I genitori che si sono rivolti alla Voce è giusto che avvertano queste preoccupazioni, chi assiste agli incontri promossi da S. Patrignano unitamente all’arma dei Carabinieri sul rischio delle droghe in famiglia viene colpito da un fatto: l’estrema facilità con cui si passa da una vita spesso serena e priva di scossoni emotivi, diretta a formarsi un futuro costruttivo che porti benessere e indipendenza, a quella di un adolescente tossico, dipendente, privo di dignità, con il corpo in decadenza e le sinapsi bruciate tranne per una riserva attiva: quelle necessarie a procurarsi droga, con ogni mezzo.

La chiave che apre le porte di questo Inferno è nella maggior parte dei casi il primo spinello, a cui, persino molti genitori, danno la stessa importanza di una sigaretta. Ma non è il caso dei genitori di Caldonazzo.
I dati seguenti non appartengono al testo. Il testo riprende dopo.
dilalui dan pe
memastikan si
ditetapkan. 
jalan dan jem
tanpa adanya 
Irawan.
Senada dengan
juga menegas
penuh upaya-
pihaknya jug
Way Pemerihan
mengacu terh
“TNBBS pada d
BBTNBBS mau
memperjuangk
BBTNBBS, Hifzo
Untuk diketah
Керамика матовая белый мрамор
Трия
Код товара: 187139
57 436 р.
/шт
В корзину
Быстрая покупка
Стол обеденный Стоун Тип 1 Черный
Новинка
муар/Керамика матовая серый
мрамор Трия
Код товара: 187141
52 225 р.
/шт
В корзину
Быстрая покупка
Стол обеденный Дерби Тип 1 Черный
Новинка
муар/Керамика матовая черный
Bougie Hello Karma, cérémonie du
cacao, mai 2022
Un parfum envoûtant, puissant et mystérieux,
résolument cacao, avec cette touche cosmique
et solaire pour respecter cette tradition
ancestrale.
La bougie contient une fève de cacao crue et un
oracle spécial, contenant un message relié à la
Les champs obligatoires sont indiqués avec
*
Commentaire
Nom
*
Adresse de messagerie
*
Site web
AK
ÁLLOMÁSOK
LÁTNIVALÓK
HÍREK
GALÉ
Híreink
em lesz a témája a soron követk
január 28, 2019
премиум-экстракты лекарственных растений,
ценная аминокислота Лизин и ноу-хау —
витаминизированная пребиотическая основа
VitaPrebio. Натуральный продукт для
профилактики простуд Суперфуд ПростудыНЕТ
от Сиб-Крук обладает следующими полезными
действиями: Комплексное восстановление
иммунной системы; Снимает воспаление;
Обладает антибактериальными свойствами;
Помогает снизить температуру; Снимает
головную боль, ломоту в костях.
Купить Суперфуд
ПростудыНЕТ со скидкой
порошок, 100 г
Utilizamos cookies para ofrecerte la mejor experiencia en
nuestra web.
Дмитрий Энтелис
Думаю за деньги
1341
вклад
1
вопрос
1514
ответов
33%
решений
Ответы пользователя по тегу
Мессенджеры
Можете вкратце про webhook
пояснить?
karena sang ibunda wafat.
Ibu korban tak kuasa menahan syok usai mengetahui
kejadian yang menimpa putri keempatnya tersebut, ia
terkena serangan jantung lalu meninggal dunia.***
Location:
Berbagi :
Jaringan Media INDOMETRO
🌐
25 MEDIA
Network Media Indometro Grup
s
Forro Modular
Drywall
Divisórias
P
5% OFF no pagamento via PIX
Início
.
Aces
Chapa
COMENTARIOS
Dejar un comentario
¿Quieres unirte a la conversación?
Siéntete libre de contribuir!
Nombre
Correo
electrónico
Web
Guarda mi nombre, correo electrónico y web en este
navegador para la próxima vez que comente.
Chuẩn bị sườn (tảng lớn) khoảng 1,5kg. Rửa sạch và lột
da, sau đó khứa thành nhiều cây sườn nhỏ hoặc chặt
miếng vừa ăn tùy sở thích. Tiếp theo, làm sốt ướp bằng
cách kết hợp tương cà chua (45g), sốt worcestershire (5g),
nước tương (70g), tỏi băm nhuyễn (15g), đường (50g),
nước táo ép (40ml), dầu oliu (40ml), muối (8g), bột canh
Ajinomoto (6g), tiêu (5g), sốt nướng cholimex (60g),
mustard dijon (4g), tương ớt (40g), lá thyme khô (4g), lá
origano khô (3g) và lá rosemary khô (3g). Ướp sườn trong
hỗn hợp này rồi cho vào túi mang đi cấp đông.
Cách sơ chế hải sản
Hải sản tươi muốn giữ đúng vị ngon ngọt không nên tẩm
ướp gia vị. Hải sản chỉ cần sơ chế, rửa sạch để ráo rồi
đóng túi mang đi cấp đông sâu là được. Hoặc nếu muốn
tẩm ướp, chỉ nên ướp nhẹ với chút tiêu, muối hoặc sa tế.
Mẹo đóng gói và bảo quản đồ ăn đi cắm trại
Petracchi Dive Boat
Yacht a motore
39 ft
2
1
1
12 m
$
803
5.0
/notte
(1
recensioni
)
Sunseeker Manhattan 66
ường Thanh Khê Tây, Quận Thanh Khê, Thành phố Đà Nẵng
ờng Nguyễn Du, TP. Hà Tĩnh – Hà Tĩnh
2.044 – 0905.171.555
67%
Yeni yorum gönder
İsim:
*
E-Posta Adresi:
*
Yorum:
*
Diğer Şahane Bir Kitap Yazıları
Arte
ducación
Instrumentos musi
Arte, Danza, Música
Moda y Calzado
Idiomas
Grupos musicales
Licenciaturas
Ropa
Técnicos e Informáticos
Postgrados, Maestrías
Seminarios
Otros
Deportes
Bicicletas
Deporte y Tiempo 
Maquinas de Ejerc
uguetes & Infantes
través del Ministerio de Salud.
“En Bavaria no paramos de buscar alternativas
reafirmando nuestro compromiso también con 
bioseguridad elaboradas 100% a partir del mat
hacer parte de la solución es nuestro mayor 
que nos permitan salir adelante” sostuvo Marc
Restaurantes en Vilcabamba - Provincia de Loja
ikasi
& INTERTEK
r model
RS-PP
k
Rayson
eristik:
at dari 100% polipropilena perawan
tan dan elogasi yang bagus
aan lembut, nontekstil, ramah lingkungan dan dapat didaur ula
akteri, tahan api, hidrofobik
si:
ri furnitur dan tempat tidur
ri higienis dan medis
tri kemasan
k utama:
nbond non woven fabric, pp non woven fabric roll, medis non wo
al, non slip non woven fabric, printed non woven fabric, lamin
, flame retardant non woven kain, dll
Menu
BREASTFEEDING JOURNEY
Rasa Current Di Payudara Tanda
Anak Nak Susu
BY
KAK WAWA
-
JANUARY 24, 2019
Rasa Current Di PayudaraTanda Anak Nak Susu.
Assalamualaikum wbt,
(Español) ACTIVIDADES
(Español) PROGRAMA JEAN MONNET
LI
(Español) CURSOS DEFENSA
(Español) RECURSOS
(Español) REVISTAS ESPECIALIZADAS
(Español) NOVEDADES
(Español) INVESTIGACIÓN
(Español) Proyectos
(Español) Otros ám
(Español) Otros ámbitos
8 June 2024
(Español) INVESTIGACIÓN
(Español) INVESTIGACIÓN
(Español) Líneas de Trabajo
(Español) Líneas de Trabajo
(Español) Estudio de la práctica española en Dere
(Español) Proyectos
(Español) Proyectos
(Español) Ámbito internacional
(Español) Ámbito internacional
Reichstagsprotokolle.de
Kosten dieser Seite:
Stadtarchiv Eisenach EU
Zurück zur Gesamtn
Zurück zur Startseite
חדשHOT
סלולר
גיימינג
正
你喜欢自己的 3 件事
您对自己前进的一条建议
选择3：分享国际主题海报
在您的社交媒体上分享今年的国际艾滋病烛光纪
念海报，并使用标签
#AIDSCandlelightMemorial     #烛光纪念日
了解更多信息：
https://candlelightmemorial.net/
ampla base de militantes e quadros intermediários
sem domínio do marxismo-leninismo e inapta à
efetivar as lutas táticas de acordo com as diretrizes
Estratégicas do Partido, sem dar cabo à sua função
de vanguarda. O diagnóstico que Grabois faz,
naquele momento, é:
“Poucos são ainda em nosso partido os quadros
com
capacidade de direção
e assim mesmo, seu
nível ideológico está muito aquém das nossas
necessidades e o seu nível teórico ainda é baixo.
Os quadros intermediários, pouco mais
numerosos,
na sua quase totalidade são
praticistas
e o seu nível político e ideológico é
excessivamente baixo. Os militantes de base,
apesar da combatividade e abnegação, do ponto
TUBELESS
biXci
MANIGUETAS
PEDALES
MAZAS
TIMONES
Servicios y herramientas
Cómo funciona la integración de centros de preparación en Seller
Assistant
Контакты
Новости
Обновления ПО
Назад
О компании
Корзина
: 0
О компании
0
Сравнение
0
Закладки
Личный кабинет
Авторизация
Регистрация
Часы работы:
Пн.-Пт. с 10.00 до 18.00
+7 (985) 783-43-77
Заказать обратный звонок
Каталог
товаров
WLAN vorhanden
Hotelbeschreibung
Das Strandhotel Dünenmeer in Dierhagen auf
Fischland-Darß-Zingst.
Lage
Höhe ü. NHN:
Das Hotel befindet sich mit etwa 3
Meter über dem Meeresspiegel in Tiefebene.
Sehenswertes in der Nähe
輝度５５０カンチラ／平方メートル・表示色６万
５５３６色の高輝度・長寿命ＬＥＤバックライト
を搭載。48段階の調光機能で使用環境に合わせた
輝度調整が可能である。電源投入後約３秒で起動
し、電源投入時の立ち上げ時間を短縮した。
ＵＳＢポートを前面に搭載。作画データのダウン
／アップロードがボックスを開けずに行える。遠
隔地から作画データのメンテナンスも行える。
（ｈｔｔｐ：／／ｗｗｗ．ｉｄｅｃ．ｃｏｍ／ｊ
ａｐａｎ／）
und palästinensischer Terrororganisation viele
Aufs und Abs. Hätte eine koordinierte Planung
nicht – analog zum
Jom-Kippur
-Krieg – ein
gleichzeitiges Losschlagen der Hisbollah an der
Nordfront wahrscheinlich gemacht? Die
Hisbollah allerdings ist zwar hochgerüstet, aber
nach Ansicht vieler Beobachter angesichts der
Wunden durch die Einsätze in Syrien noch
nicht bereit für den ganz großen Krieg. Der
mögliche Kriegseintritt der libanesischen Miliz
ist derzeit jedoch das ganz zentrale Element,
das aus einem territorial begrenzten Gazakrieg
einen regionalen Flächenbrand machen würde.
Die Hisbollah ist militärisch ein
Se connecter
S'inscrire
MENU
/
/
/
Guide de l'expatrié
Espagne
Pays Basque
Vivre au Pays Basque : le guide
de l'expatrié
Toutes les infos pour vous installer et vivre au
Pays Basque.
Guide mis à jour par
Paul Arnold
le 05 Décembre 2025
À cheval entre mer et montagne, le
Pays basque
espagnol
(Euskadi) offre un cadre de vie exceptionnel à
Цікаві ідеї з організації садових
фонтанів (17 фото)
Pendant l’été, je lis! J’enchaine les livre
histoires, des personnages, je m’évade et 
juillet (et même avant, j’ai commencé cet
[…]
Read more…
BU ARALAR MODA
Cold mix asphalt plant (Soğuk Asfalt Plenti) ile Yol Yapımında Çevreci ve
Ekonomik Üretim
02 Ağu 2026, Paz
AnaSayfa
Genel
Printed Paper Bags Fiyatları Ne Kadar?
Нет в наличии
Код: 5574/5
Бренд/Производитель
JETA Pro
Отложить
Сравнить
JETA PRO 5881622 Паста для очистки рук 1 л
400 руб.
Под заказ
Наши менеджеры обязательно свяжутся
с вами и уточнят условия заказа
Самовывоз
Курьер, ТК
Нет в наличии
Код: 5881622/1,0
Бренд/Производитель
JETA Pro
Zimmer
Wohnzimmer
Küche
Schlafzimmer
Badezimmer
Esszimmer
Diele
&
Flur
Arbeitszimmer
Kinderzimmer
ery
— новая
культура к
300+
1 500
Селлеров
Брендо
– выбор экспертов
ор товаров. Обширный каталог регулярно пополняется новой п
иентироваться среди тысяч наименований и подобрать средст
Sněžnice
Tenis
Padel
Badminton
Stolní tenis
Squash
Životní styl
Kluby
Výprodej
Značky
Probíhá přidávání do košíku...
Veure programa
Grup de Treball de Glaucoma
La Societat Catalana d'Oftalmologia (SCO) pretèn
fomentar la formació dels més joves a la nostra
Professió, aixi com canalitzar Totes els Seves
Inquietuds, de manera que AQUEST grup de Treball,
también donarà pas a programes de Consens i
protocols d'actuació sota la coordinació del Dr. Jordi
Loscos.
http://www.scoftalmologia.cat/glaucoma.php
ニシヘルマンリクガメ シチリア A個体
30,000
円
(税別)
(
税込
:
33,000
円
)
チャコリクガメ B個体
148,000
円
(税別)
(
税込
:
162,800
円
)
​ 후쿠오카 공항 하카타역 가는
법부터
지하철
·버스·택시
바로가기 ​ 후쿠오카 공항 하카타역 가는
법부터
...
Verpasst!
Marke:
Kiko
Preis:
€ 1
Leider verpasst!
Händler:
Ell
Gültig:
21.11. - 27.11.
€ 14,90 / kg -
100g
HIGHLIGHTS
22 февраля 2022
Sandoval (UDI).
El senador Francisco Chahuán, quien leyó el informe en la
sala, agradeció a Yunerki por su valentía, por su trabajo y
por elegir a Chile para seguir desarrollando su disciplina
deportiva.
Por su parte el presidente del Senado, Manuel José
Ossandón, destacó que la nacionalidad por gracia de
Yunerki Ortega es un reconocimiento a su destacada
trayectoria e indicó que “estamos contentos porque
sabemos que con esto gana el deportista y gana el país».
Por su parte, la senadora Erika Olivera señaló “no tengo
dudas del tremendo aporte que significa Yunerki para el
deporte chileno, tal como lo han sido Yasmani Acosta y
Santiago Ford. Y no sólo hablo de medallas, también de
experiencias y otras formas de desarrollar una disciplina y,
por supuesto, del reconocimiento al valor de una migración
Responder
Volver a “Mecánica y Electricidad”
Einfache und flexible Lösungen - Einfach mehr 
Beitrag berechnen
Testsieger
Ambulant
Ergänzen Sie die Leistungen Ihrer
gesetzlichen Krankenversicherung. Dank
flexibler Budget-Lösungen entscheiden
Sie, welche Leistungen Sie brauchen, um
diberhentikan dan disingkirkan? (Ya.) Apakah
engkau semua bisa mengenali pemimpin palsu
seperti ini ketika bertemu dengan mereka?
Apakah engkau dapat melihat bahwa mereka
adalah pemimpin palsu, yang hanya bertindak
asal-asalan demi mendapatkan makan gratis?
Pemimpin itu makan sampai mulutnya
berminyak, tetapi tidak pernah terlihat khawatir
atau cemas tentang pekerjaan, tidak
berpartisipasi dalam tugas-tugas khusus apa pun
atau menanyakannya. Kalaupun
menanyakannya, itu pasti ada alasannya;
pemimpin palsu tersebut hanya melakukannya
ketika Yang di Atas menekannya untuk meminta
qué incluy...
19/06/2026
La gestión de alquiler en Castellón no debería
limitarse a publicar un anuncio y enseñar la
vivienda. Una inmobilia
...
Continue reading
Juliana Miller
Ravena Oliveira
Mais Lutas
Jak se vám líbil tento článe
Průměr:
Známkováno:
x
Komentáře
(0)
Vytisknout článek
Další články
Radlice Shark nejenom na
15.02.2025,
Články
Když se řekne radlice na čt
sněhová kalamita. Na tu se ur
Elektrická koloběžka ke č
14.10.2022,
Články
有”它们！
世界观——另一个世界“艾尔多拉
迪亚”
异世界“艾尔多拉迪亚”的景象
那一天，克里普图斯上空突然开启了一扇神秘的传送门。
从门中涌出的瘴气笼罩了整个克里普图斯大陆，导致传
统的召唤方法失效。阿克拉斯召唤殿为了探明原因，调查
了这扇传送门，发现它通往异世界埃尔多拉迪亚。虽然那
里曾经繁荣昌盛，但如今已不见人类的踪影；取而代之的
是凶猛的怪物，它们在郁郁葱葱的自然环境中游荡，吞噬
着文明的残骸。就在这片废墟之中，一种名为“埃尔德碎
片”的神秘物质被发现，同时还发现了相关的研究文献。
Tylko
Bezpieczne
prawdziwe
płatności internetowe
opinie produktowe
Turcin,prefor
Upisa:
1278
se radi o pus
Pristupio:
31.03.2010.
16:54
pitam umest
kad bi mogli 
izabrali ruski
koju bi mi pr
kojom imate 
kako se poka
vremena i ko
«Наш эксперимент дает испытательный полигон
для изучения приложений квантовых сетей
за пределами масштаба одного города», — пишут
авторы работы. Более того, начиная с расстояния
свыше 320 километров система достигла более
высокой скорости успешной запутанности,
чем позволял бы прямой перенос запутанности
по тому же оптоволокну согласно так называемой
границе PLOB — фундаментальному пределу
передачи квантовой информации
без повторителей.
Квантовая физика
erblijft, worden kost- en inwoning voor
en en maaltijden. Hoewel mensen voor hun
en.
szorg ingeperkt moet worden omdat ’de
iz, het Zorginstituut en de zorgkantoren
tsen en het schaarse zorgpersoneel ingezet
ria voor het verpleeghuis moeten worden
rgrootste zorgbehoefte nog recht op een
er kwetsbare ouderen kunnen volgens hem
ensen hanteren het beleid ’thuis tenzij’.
Soluzioni? Poche allo stato attuale, mentre le sale giochi sono state allontanate dalle scuole e dai luoghi di ritrovo dei minori, un negozio di cannabis legale può idealmente aprire di fronte ad una scuola media.

Non sappiamo quanto serva un ragionamento basato sulla distanza, riteniamo che la prevenzione sia ancora la forma più efficace di contrasto al fenomeno della tossicodipendenza tra gli adolescenti.

Tempo fa alcune province illuminate avevano promosso dei corsi finalizzati a formare gli esercenti delle sale giochi o degli apparecchi da scommesse aleatorie sul rischio della dipendenza dal gioco, preparandoli a vigilare i soggetti a rischio, con la facoltà di intervenire, segnalare e di riflesso aiutare i ludopatici.

Non sarebbe male pensare ad un qualcosa del genere anche per chi vende sostanze legali, peraltro comunemente chiamate da molti genitori “droghe leggere”. Un errore certo, che però la dice lunga sulla percezione del fenomeno commerciale dei cannabis shop, e dell’allarme sociale che sta destando nelle famiglie.

In mancanza di norme specifiche potrebbe essere interessante operare un confronto mediante le istituzioni, S.Patrignano e i Carabinieri tra gli esercenti di cannabis legale e i genitori, e promuovere delle iniziative di informazione e dissuasione all’upgrade del principio attivo, all’interno degli esercizi che vendono tali sostanze e tutta l’accessoristica annessa.

Questo è quanto propongono gli allarmati genitori di Caldonazzo, ci sembra una proposta sensata e la sposiamo in toto. Speriamo sia lo stesso per le istituzioni.